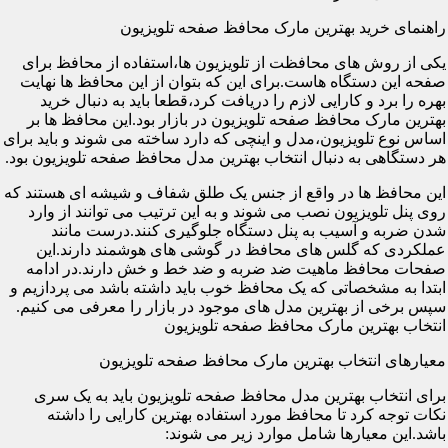
راهنمای خرید بهترین مارک محافظ صفحه تلویزیون
یکی از روش های محافظت از تلویزیون ها،استفاده از محافظ برای
صفحه این دستگاه هاست.برای این که بتوان از این محافظ ها نهایت
بهره را برد و کارایی لازم را دریافت کرد،قطعا باید به دنبال خرید
بهترین مارک محافظ صفحه تلویزیون در بازار بود.این محافظ ها بر
اساس نوع تلویزیون،مدل و اینچی که دارد ساخته می شوند و باید برای
هر دستگاهی به دنبال انتخاب بهترین مدل محافظ صفحه تلویزیون بود.
این محافظ ها در واقع از جنس یک طلق شفاف و شیشه ای هستند که
روی پنل تلویزیون نصب می شوند و به این ترتیب می توانند از وارد
شدن ضربه و آسیب به پنل دستگاه جلوگیری کنند.درست مانند
عملکردی که گلس های محافظ در گوشی های هوشمند دارند.این
صفحات محافظ ماهیت ضد ضربه و ضد خط و خش دارند.در ادامه
ابتدا به مشخصاتی که یک محافظ خوب باید داشته باشد می پردازیم و
سپس برخی از بهترین مدل های موجود در بازار را معرفی می کنیم.
انتخاب بهترین مارک محافظ صفحه تلویزیون
معیارهای انتخاب بهترین مارک محافظ صفحه تلویزیون
برای انتخاب بهترین مدل محافظ صفحه تلویزیون باید به یک سری
نکات توجه کرد تا محافظ مورد استفاده بهترین کارایی را داشته
باشد.این معیارها شامل موارد زیر می شوند:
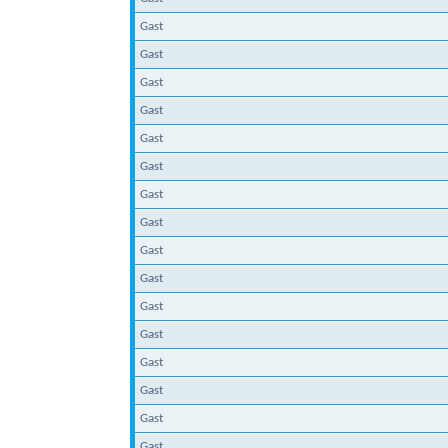
Gast
Gast
Gast
Gast
Gast
Gast
Gast
Gast
Gast
Gast
Gast
Gast
Gast
Gast
Gast
Gast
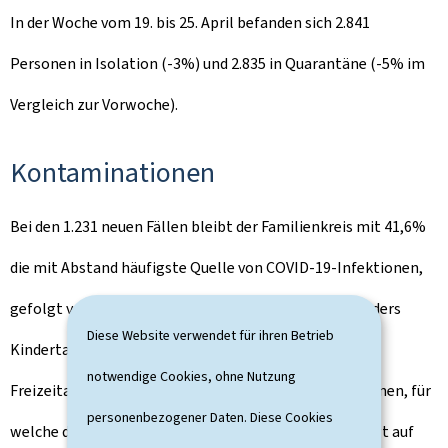
In der Woche vom 19. bis 25. April befanden sich 2.841
Personen in Isolation (-3%) und 2.835 in Quarantäne (-5% im
Vergleich zur Vorwoche).
Kontaminationen
Bei den 1.231 neuen Fällen bleibt der Familienkreis mit 41,6%
die mit Abstand häufigste Quelle von COVID-19-Infektionen,
gefolgt von der Arbeit (5,4%), Bildung (3,3%) - besonders
Diese Website verwendet für ihren Betrieb
Kindertagesstätten, Reisen ins Ausland (3,2%) und
notwendige Cookies, ohne Nutzung
Freizeitaktivitäten (3,1%). Die Rate der Kontaminationen, für
personenbezogener Daten. Diese Cookies
welche die Quelle nicht eindeutig zuordenbar ist, steigt auf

☆ ☆ ☆ ☆ ☆

=== Problem description ===
Give the number of lines in the data that include the string "Kontaminationen", please, and nothing else.

=== Answer below ===
2